The second being Schrei when the twins were about 15 and the third Zimmer 483 when only half of the band entered legal adulthood.
The Kaulitz twins, being around 17, were still grabbing news headlines for every little underage misconduct they committed.
Here we have a group of children who were clear about their career choice since age 9 and what is so wrong about having experienced adults who could provide guidance and proper training? Aren’t adult supervision and guidance the most important part of a child’s formative years?
Bonnie Tyler and Meatloaf built their entire career on the work of Jim Steinman. Celine Dion, Josh Groban and the Corrs had the backup of David Foster at the beginning of their career. Most notably, don’t forget the role of Glen Ballard in Alanis Morissette’s transition from former teen star to the artist that she is today.
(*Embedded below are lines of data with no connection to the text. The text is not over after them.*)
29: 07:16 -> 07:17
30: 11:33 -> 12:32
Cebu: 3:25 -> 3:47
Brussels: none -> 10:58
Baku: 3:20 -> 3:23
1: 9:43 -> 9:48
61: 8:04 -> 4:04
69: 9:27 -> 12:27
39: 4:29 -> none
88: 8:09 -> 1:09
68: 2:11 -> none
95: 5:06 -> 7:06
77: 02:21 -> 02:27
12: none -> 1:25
Even the labeled child prodigy Vanessa Mae had producer/composer Mike Batt composing the majority of the songs on her breakthrough classical pop debut album The Violin Player. There are too many of them to mention.
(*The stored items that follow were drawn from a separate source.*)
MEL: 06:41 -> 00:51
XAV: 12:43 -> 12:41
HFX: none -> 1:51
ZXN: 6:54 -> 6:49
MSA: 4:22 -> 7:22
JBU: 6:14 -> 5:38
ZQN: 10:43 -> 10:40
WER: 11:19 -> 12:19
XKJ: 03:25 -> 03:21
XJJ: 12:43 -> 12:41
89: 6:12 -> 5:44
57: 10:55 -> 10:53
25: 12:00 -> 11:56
As for Tokio Hotel, judging from the songwriting credits from the Schrei and Zimmer 483 albums, it is clear that on Schrei, the boys were on their learning phase with only a few of the songs had their songwriting credits on them. By the Zimmer 483 album, the boys have songwriting credits on ALL songs. The most noticeable thing is Tom Kaulitz is the one working more on the music while brother Bill is more responsible on the lyrics.
One must remember that the FOUR boys have distinctively different influences musically and it was important for them to develop their sound within their common ground and having experienced people around actually helped to unleash that. Just ask any established artists who work with different producers and songwriters from time to time.
Interestingly, the Kaulitz twins composed one song Wir Sterben Niemals Aus entirely on their own. Before finding out the songwriting credit for this song, I thought the acoustic version they did for the song was the most mature-sounding arrangement I'd heard from them and certainly on par or at least had the potential to someday join the greats. This is coming from an avid music listener who counts Heart's The Road Home, MSG Unplugged and Dokken's One Night Live as favourites.
Here they are Tokio Hotel performing the Kaulitz-twins-penned Wir Sterben Niemals Aus acoustically.
Leave your prejudice behind and take a listen.
The whole Tokio Hotel and the songwriters issue has been blown way out of proportion by critics.